WHAT YOU WILL DO: Go through the records and set each one down exactly, skipping any picture.
[RECORDS FOR THE EXERCISE — start]
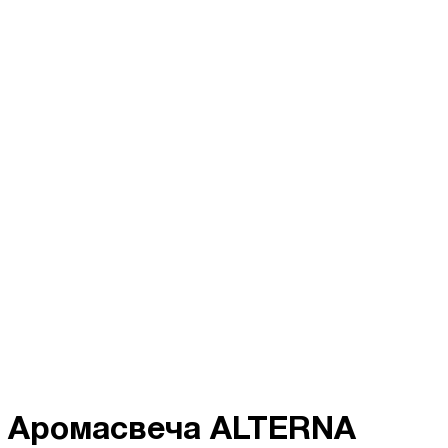
Аромасвеча ALTERNA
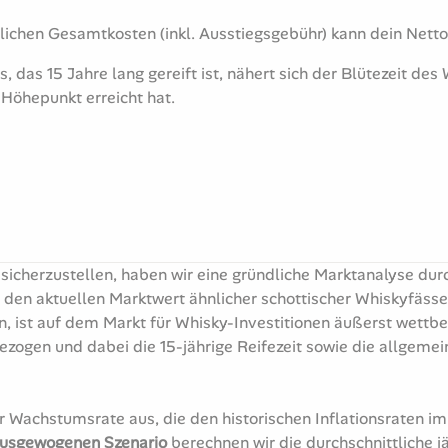
rlichen Gesamtkosten (inkl. Ausstiegsgebühr) kann dein Nett
 das 15 Jahre lang gereift ist, nähert sich der Blütezeit de
Höhepunkt erreicht hat.
sicherzustellen, haben wir eine gründliche Marktanalyse dur
d den aktuellen Marktwert ähnlicher schottischer Whiskyfäss
, ist auf dem Markt für Whisky-Investitionen äußerst wettbe
ezogen und dabei die 15-jährige Reifezeit sowie die allgeme
r Wachstumsrate aus, die den historischen Inflationsraten im
usgewogenen Szenario
berechnen wir die durchschnittliche j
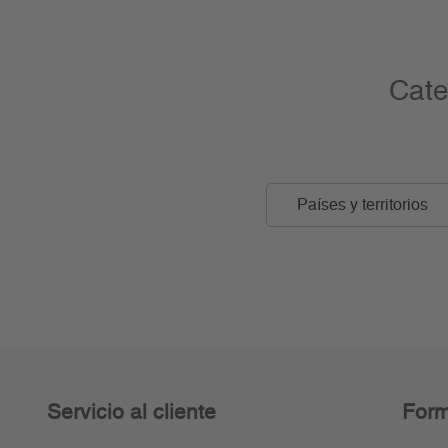
Cate
Países y territorios
Servicio al cliente
Form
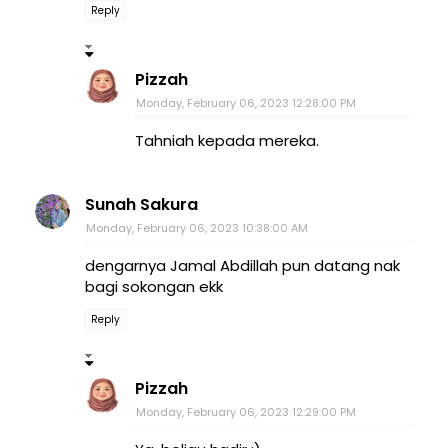
Reply
Pizzah
Monday, February 06, 2023 12:28:00 PM
Tahniah kepada mereka.
Sunah Sakura
Monday, February 06, 2023 10:38:00 AM
dengarnya Jamal Abdillah pun datang nak
bagi sokongan ekk
Reply
Pizzah
Monday, February 06, 2023 12:29:00 PM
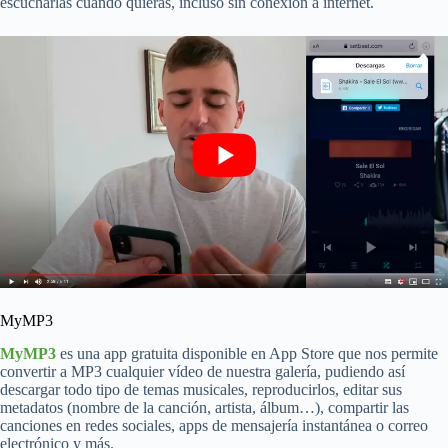
escucharlas cuando quieras, incluso sin conexión a internet.
MyMP3
MyMP3
es una app gratuita disponible en App Store que nos permite
convertir a MP3 cualquier vídeo de nuestra galería, pudiendo así
descargar todo tipo de temas musicales, reproducirlos, editar sus
metadatos (nombre de la canción, artista, álbum…), compartir las
canciones en redes sociales, apps de mensajería instantánea o correo
electrónico y más.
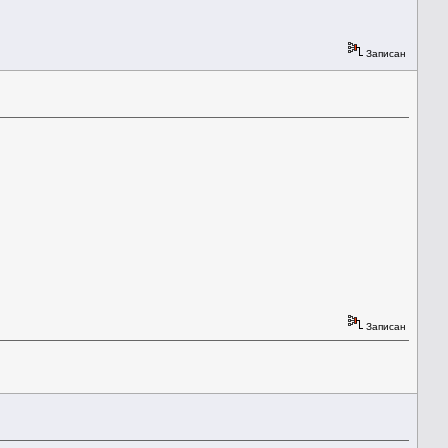
Записан
Записан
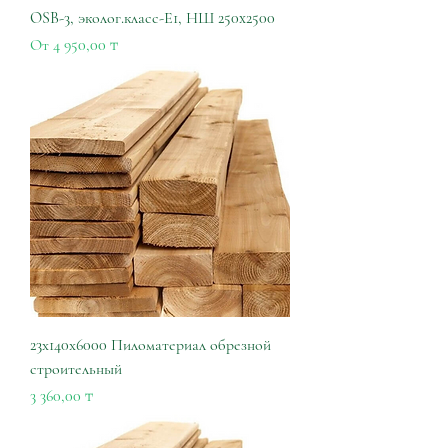
OSB-3, эколог.класс-Е1, НШ 250x2500
Цена со скидкой
От
4 950,00 ₸
23х140х6000 Пиломатериал обрезной
строительный
Цена
3 360,00 ₸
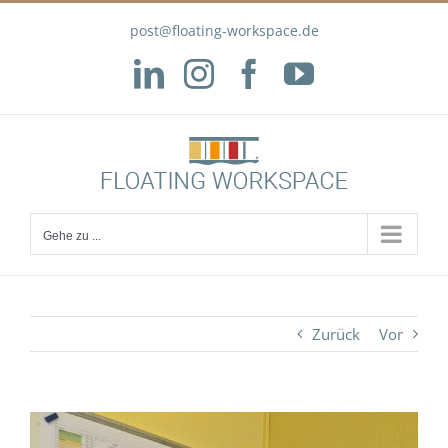
Zum
post@floating-workspace.de
Inhalt
springen
LinkedIn
Instagram
Facebook
YouTube
Gehe zu ...
Zurück
Vor
Zeige
grösseres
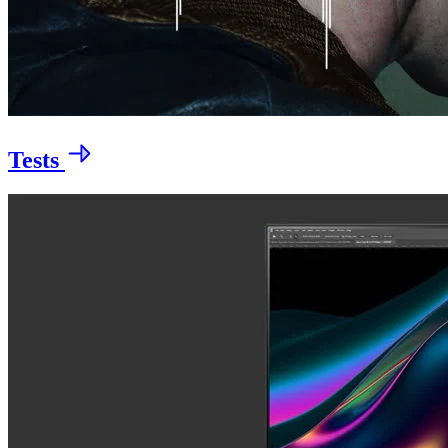
Tests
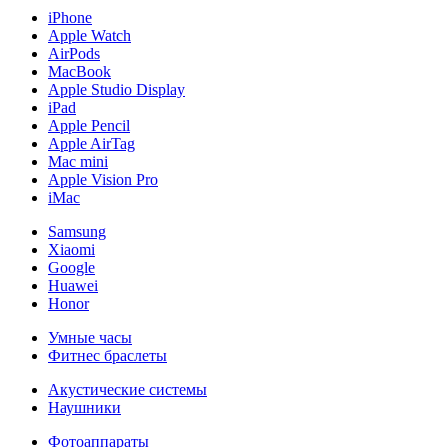
iPhone
Apple Watch
AirPods
MacBook
Apple Studio Display
iPad
Apple Pencil
Apple AirTag
Mac mini
Apple Vision Pro
iMac
Samsung
Xiaomi
Google
Huawei
Honor
Умные часы
Фитнес браслеты
Акустические системы
Наушники
Фотоаппараты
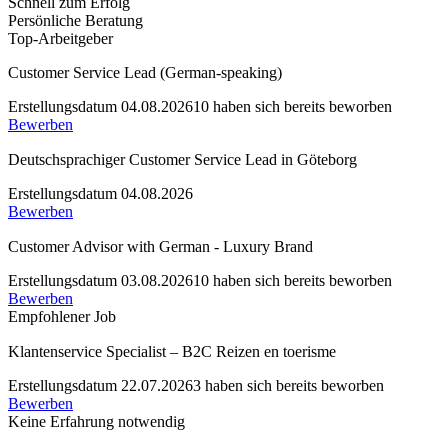
Schnell zum Erfolg
Persönliche Beratung
Top-Arbeitgeber
Customer Service Lead (German-speaking)
Erstellungsdatum 04.08.2026
10 haben sich bereits beworben
Bewerben
Deutschsprachiger Customer Service Lead in Göteborg
Erstellungsdatum 04.08.2026
Bewerben
Customer Advisor with German - Luxury Brand
Erstellungsdatum 03.08.2026
10 haben sich bereits beworben
Bewerben
Empfohlener Job
Klantenservice Specialist – B2C Reizen en toerisme
Erstellungsdatum 22.07.2026
3 haben sich bereits beworben
Bewerben
Keine Erfahrung notwendig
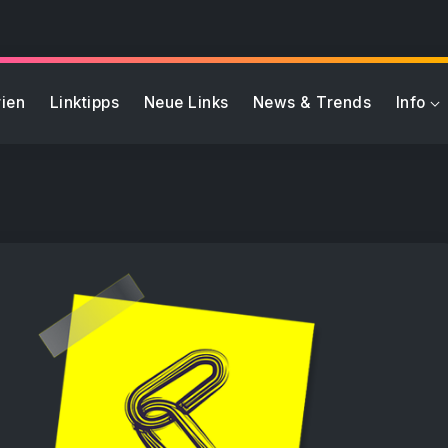
ien
Linktipps
Neue Links
News & Trends
Info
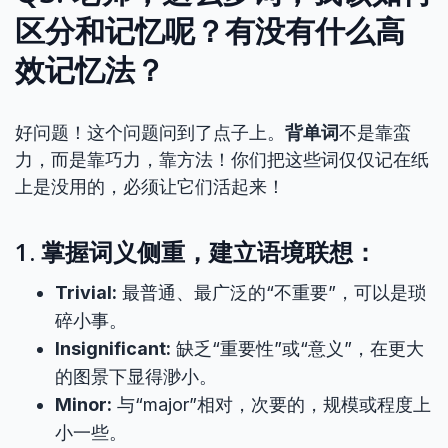
区分和记忆呢？有没有什么高
效记忆法？
好问题！这个问题问到了点子上。
背单词
不是靠蛮
力，而是靠巧力，靠方法！你们把这些词仅仅记在纸
上是没用的，必须让它们活起来！
1. 掌握词义侧重，建立语境联想：
Trivial:
最普通、最广泛的“不重要”，可以是琐
碎小事。
Insignificant:
缺乏“重要性”或“意义”，在更大
的图景下显得渺小。
Minor:
与“major”相对，次要的，规模或程度上
小一些。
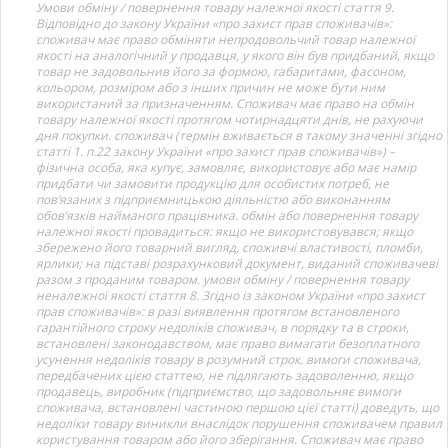
Умови обміну / повернення товару належної якості стаття 9.
Відповідно до закону України «про захист прав споживачів»:
споживач має право обміняти непродовольчий товар належної
якості на аналогічний у продавця, у якого він був придбаний, якщо
товар не задовольнив його за формою, габаритами, фасоном,
кольором, розміром або з інших причин не може бути ним
використаний за призначенням. Споживач має право на обмін
товару належної якості протягом чотирнадцяти днів, не рахуючи
дня покупки. споживач (термін вживається в такому значенні згідно
статті 1. п.22 закону України «про захист прав споживачів») –
фізична особа, яка купує, замовляє, використовує або має намір
придбати чи замовити продукцію для особистих потреб, не
пов’язаних з підприємницькою діяльністю або виконанням
обов’язків найманого працівника. обмін або повернення товару
належної якості провадиться: якщо не використовувався; якщо
збережено його товарний вигляд, споживчі властивості, пломби,
ярлики; на підставі розрахунковий документ, виданий споживачеві
разом з проданим товаром. умови обміну / повернення товару
неналежної якості стаття 8. Згідно із законом України «про захист
прав споживачів»: в разі виявлення протягом встановленого
гарантійного строку недоліків споживач, в порядку та в строки,
встановлені законодавством, має право вимагати безоплатного
усунення недоліків товару в розумний строк. вимоги споживача,
передбачених цією статтею, не підлягають задоволенню, якщо
продавець, виробник (підприємство, що задовольняє вимоги
споживача, встановлені частиною першою цієї статті) доведуть, що
недоліки товару виникли внаслідок порушення споживачем правил
користування товаром або його зберігання. Споживач має право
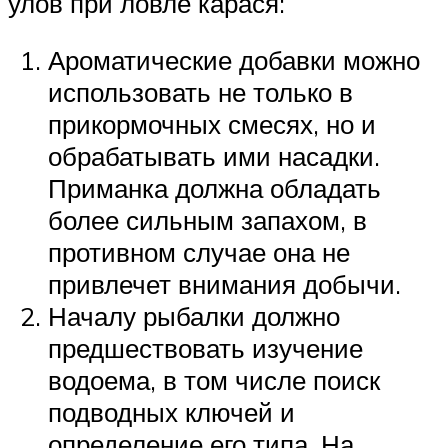
улов при ловле карася:
Ароматические добавки можно
использовать не только в
прикормочных смесях, но и
обрабатывать ими насадки.
Приманка должна обладать
более сильным запахом, в
противном случае она не
привлечет внимания добычи.
Началу рыбалки должно
предшествовать изучение
водоема, в том числе поиск
подводных ключей и
определение его типа. На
[RECORDS FOR THE EXERCISE — finish]
ANSWER TO THE EXERCISE:
Аромасвеча ALTERNA
rlichen Gesamtkosten (inkl. Ausstiegsgebühr) kann dein Nett
 das 15 Jahre lang gereift ist, nähert sich der Blütezeit de
Höhepunkt erreicht hat.
sicherzustellen, haben wir eine gründliche Marktanalyse dur
d den aktuellen Marktwert ähnlicher schottischer Whiskyfäss
, ist auf dem Markt für Whisky-Investitionen äußerst wettbe
ezogen und dabei die 15-jährige Reifezeit sowie die allgeme
r Wachstumsrate aus, die den historischen Inflationsraten im
usgewogenen Szenario
berechnen wir die durchschnittliche j
Cate
Países y territorios
Servicio al cliente
Form
Reply
Pizzah
Monday, February 06, 2023 12:28:00 PM
Tahniah kepada mereka.
Sunah Sakura
Monday, February 06, 2023 10:38:00 AM
dengarnya Jamal Abdillah pun datang nak
bagi sokongan ekk
Reply
Pizzah
Monday, February 06, 2023 12:29:00 PM
escucharlas cuando quieras, incluso sin conexión a internet.
MyMP3
MyMP3
es una app gratuita disponible en App Store que nos permite
convertir a MP3 cualquier vídeo de nuestra galería, pudiendo así
descargar todo tipo de temas musicales, reproducirlos, editar sus
metadatos (nombre de la canción, artista, álbum…), compartir las
canciones en redes sociales, apps de mensajería instantánea o correo
electrónico y más.
Записан
Записан
OSB-3, эколог.класс-Е1, НШ 250x2500
Цена со скидкой
От
4 950,00 ₸
23х140х6000 Пиломатериал обрезной
строительный
Цена
3 360,00 ₸
Zum
post@floating-workspace.de
Inhalt
springen
LinkedIn
Instagram
Facebook
YouTube
Gehe zu ...
Zurück
Vor
Zeige
grösseres
Tests
iPhone
Apple Watch
AirPods
MacBook
Apple Studio Display
iPad
Apple Pencil
Apple AirTag
Mac mini
Apple Vision Pro
iMac
Samsung
Xiaomi
Google
Huawei
Honor
Умные часы
Фитнес браслеты
Акустические системы
Наушники
Фотоаппараты
Schnell zum Erfolg
Persönliche Beratung
Top-Arbeitgeber
Customer Service Lead (German-speaking)
Erstellungsdatum 04.08.2026
10 haben sich bereits beworben
Bewerben
Deutschsprachiger Customer Service Lead in Göteborg
Erstellungsdatum 04.08.2026
Bewerben
Customer Advisor with German - Luxury Brand
Erstellungsdatum 03.08.2026
10 haben sich bereits beworben
Bewerben
Empfohlener Job
Klantenservice Specialist – B2C Reizen en toerisme
Erstellungsdatum 22.07.2026
3 haben sich bereits beworben
Bewerben
Keine Erfahrung notwendig
ien
Linktipps
Neue Links
News & Trends
Info
区分和记忆呢？有没有什么高
效记忆法？
好问题！这个问题问到了点子上。
背单词
不是靠蛮
力，而是靠巧力，靠方法！你们把这些词仅仅记在纸
上是没用的，必须让它们活起来！
1. 掌握词义侧重，建立语境联想：
Trivial:
最普通、最广泛的“不重要”，可以是琐
碎小事。
Insignificant:
缺乏“重要性”或“意义”，在更大
的图景下显得渺小。
Minor:
与“major”相对，次要的，规模或程度上
小一些。
Умови обміну / повернення товару належної якості стаття 9.
Відповідно до закону України «про захист прав споживачів»:
споживач має право обміняти непродовольчий товар належної
якості на аналогічний у продавця, у якого він був придбаний, якщо
товар не задовольнив його за формою, габаритами, фасоном,
кольором, розміром або з інших причин не може бути ним
використаний за призначенням. Споживач має право на обмін
товару належної якості протягом чотирнадцяти днів, не рахуючи
дня покупки. споживач (термін вживається в такому значенні згідно
статті 1. п.22 закону України «про захист прав споживачів») –
фізична особа, яка купує, замовляє, використовує або має намір
придбати чи замовити продукцію для особистих потреб, не
пов’язаних з підприємницькою діяльністю або виконанням
обов’язків найманого працівника. обмін або повернення товару
належної якості провадиться: якщо не використовувався; якщо
збережено його товарний вигляд, споживчі властивості, пломби,
ярлики; на підставі розрахунковий документ, виданий споживачеві
разом з проданим товаром. умови обміну / повернення товару
неналежної якості стаття 8. Згідно із законом України «про захист
прав споживачів»: в разі виявлення протягом встановленого
гарантійного строку недоліків споживач, в порядку та в строки,
встановлені законодавством, має право вимагати безоплатного
усунення недоліків товару в розумний строк. вимоги споживача,
передбачених цією статтею, не підлягають задоволенню, якщо
продавець, виробник (підприємство, що задовольняє вимоги
споживача, встановлені частиною першою цієї статті) доведуть, що
недоліки товару виникли внаслідок порушення споживачем правил
користування товаром або його зберігання. Споживач має право
улов при ловле карася:
Ароматические добавки можно
использовать не только в
прикормочных смесях, но и
обрабатывать ими насадки.
Приманка должна обладать
более сильным запахом, в
противном случае она не
привлечет внимания добычи.
Началу рыбалки должно
предшествовать изучение
водоема, в том числе поиск
подводных ключей и
определение его типа. На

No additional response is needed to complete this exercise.